Dans son livre « La bataille
de l’autisme » Eric Laurent parle de la particularité de l’autisme par rapport à
la paranoïa et la schizophrénie. Le champ des psychoses peut être envisagé non
seulement à partir du mécanisme de forclusion du Nom du Père, c’est-à-dire un
dommage irréversible du registre symbolique, mais aussi à partir de ce qu’on
peut nommer comme retour de la jouissance. C’est un processus similaire entre
l’autisme, la paranoïa et la schizophrénie, mais il existe une différence dans
le mécanisme spécifique de retour de cette jouissance. En ce qui concerne la
paranoïa, le retour de la jouissance arrive chez l’autre. C’est la raison pour
laquelle le mauvais objet est toujours situé chez l’Autre. Dans la
schizophrénie, la jouissance fait retour dans le corps propre du sujet, et le
corps propre est le premier Autre du sujet. Et si dans la paranoïa et la
schizophrénie il y a un mouvement d’investissement de la libido, dans l’autisme
ce mouvement est absent. Dans l’autisme, le retour de la jouissance arrive à une
frontière, à la « limite ». Pour le
sujet autiste, il n’y a pas d’Autre, qui soit séparé de lui et c’est la raison
pour laquelle le mouvement d’investissement de l’Autre ne peut pas avoir lieu.

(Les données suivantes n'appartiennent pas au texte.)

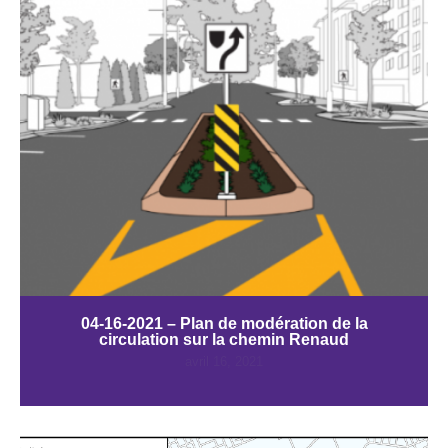
04-16-2021 – Plan de modération de la
circulation sur la chemin Renaud
avril 16, 2021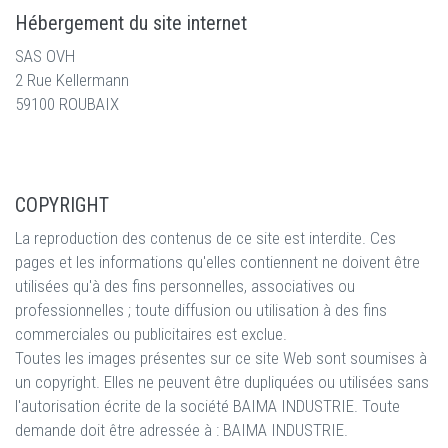
Hébergement du site internet
SAS OVH
2 Rue Kellermann
59100 ROUBAIX
COPYRIGHT
La reproduction des contenus de ce site est interdite. Ces
pages et les informations qu'elles contiennent ne doivent être
utilisées qu'à des fins personnelles, associatives ou
professionnelles ; toute diffusion ou utilisation à des fins
commerciales ou publicitaires est exclue.
Toutes les images présentes sur ce site Web sont soumises à
un copyright. Elles ne peuvent être dupliquées ou utilisées sans
l'autorisation écrite de la société BAIMA INDUSTRIE. Toute
demande doit être adressée à : BAIMA INDUSTRIE.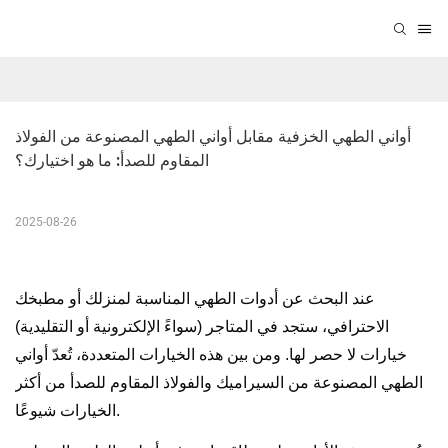
أواني الطهي الخزفية مقابل أواني الطهي المصنوعة من الفولاذ 
المقاوم للصدأ: ما هو اختيارك؟
2025-08-26
عند البحث عن أدوات الطهي المناسبة لمنزلك أو مطبخك
الاحترافي، ستجد في المتاجر (سواءً الإلكترونية أو التقليدية)
خيارات لا حصر لها. ومن بين هذه الخيارات المتعددة، تُعدّ أواني
الطهي المصنوعة من السيراميك والفولاذ المقاوم للصدأ من أكثر
الخيارات شيوعًا.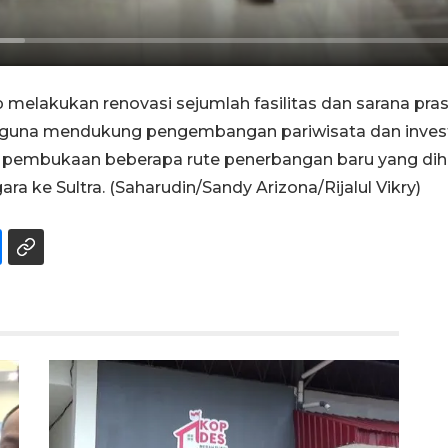
 melakukan renovasi sejumlah fasilitas dan sarana p
, guna mendukung pengembangan pariwisata dan investa
ki pembukaan beberapa rute penerbangan baru yang d
ke Sultra. (Saharudin/Sandy Arizona/Rijalul Vikry)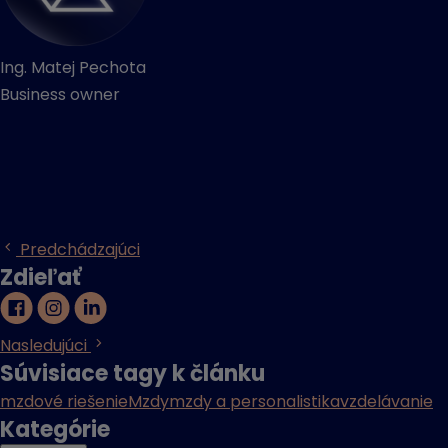
Ing. Matej Pechota
Business owner
Predchádzajúci
Zdieľať
Nasledujúci
Súvisiace tagy k článku
mzdové riešenie
Mzdy
mzdy a personalistika
vzdelávanie
Kategórie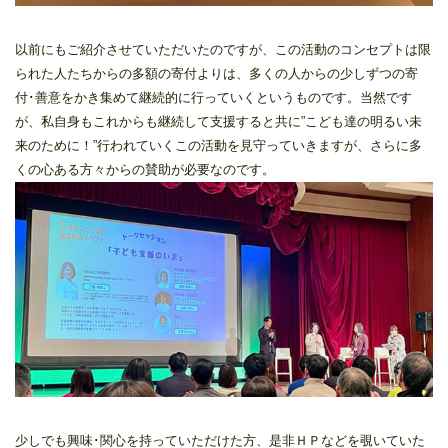
以前にもご紹介させていただいたのですが、この活動のコンセプトは限
られた人たちからの多額の寄付よりは、多くの人からの少しずつの寄
付･善意をかき集めて継続的に行っていくというものです。当然です
が、私自身もこれからも継続して支援すると共に”こども達の明るい未
来のために！”行われていくこの活動を見守っていきますが、さらに多
くの心ある方々からの賛助が必要なのです。
少しでも興味･関心を持っていただけた方、是非ＨＰなどを覗いていた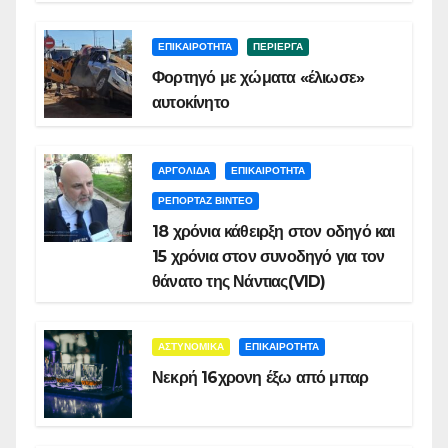
ΕΠΙΚΑΙΡΟΤΗΤΑ
ΠΕΡΙΕΡΓΑ
Φορτηγό με χώματα «έλιωσε»
αυτοκίνητο
ΑΡΓΟΛΙΔΑ
ΕΠΙΚΑΙΡΟΤΗΤΑ
ΡΕΠΟΡΤΑΖ ΒΙΝΤΕΟ
18 χρόνια κάθειρξη στον οδηγό και
15 χρόνια στον συνοδηγό για τον
θάνατο της Νάντιας(VID)
ΑΣΤΥΝΟΜΙΚΑ
ΕΠΙΚΑΙΡΟΤΗΤΑ
Νεκρή 16χρονη έξω από μπαρ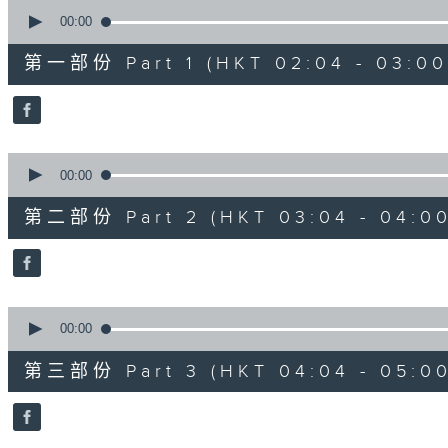
0
seconds
00:00
of
56
第一部份 Part 1 (HKT 02:04 - 03:00
minutes,
0
seconds
Volume
90%
0
seconds
00:00
of
56
第二部份 Part 2 (HKT 03:04 - 04:00
minutes,
9
seconds
Volume
90%
0
seconds
00:00
of
56
第三部份 Part 3 (HKT 04:04 - 05:00
minutes,
9
seconds
Volume
90%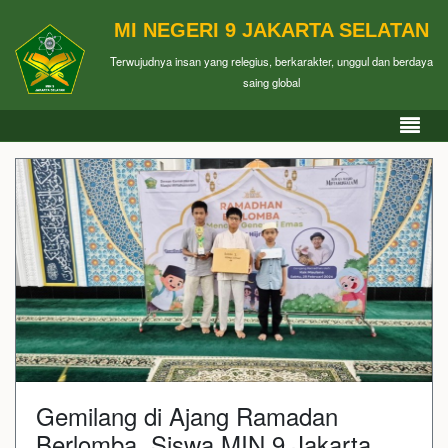
MI NEGERI 9 JAKARTA SELATAN
Terwujudnya insan yang relegius, berkarakter, unggul dan berdaya
saing global
Gemilang di Ajang Ramadan
Berlomba, Siswa MIN 9 Jakarta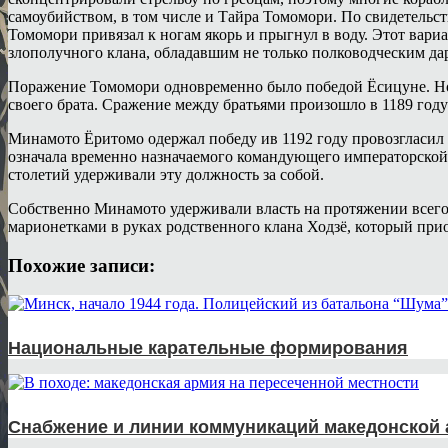
самоубийством, в том числе и Тайра Томомори. По свидетельст
Томомори привязал к ногам якорь и прыгнул в воду. Этот вар
злополучного клана, обладавшим не только полководческим да
Поражение Томомори одновременно было победой Ёсицуне. Но 
своего брата. Сражение между братьями произошло в 1189 году
Минамото Ёритомо одержал победу ив 1192 году провозгласил с
означала временно назначаемого командующего императорской
столетий удерживали эту должность за собой.
Собственно Минамото удерживали власть на протяжении всего 
марионетками в руках родственного клана Ходзё, который прио
Похожие записи:
Национальные карательные формирования
Снабжение и линии коммуникаций македонской 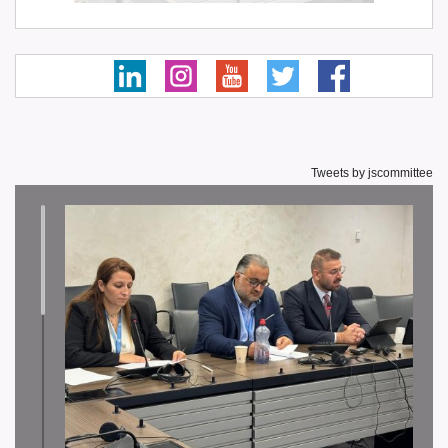
Tweets by jscommittee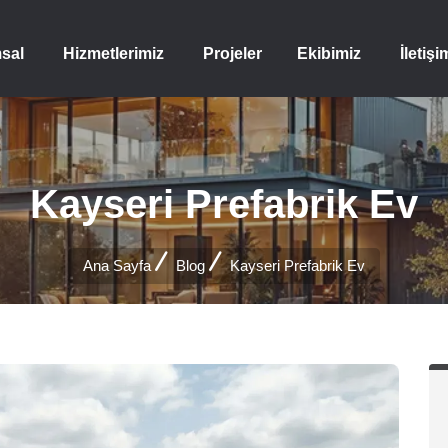
sal
Hizmetlerimiz
Projeler
Ekibimiz
İletişi
Kayseri Prefabrik Ev
Ana Sayfa
Blog
Kayseri Prefabrik Ev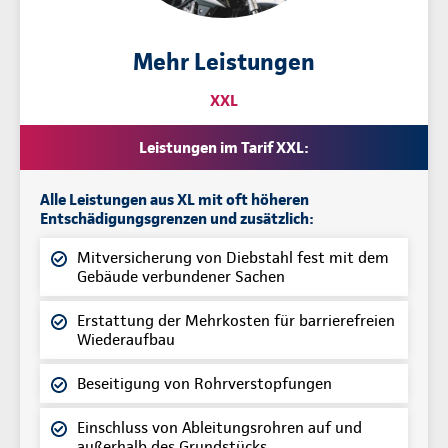
Mehr Leistungen
XXL
Leistungen im Tarif XXL:
Alle Leistungen aus XL mit oft höheren
Entschädigungsgrenzen und zusätzlich:
Mitversicherung von Diebstahl fest mit dem
Gebäude verbundener Sachen
Erstattung der Mehrkosten für barrierefreien
Wiederaufbau
Beseitigung von Rohrverstopfungen
Einschluss von Ableitungsrohren auf und
außerhalb des Grundstücks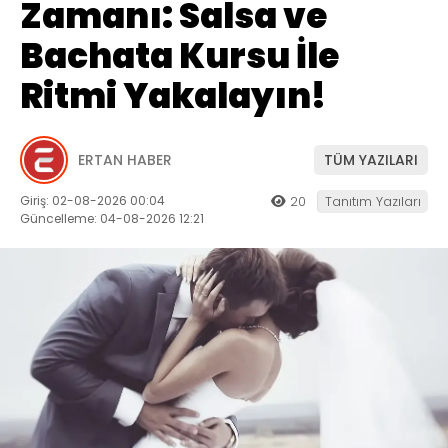
Zamanı: Salsa ve
Bachata Kursu İle
Ritmi Yakalayın!
ERTAN HABER
TÜM YAZILARI
Giriş: 02-08-2026 00:04
20
Tanıtım Yazıları
Güncelleme: 04-08-2026 12:21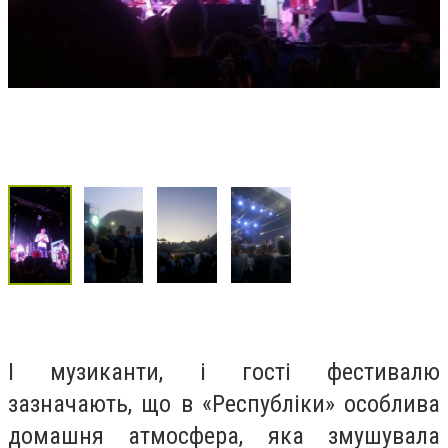
І музиканти, і гості фестивалю
зазначають, що в «Республіки» особлива
домашня атмосфера, яка змушувала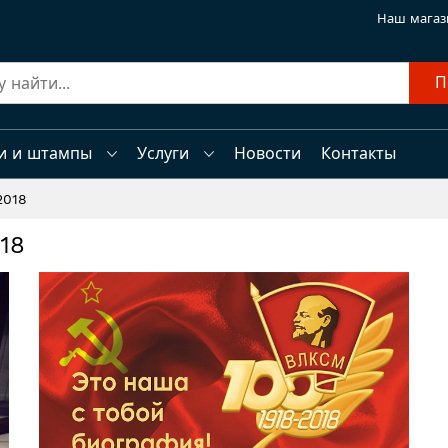
Наш магаз
П
и и штампы
Услуги
Новости
Контакты
2018
18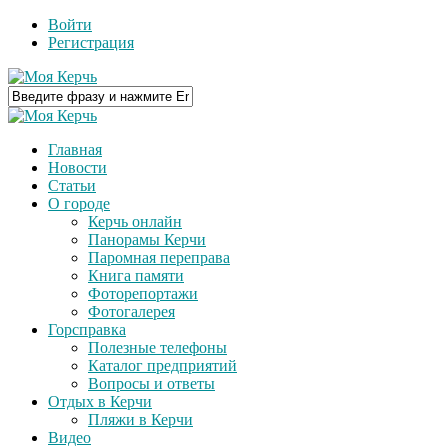
Войти
Регистрация
Главная
Новости
Статьи
О городе
Керчь онлайн
Панорамы Керчи
Паромная переправа
Книга памяти
Фоторепортажи
Фотогалерея
Горсправка
Полезные телефоны
Каталог предприятий
Вопросы и ответы
Отдых в Керчи
Пляжи в Керчи
Видео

Il n’y a pas non plus d’investissement du corps propre chez l’autiste parce
qu’il n’a pas de corps, construit comme tel, il ne dispose pas de l’enveloppe de
son corps et ne le reconnait pas dans le miroir. C’est la raison pour laquelle
il doit s’inventer une « barrière » corporelle sécurisante dans laquelle il va
être protégé de toute intrusion de l’Autre. C’est un corps dont tous les
orifices sont bouchés, un corps sans trous. Dans le cas de l’enfant-loup il a
été souligné qu’il ne peut pas y avoir de trou chez lui. La nécessité de trous est une forme
de développement par rapport à cet état initial. Le trou est quelque chose qui
nous permet d’avoir extérieur et intérieur et ce n’est qu’à ce moment-là
que quelque chose peut être construit autour de son bord.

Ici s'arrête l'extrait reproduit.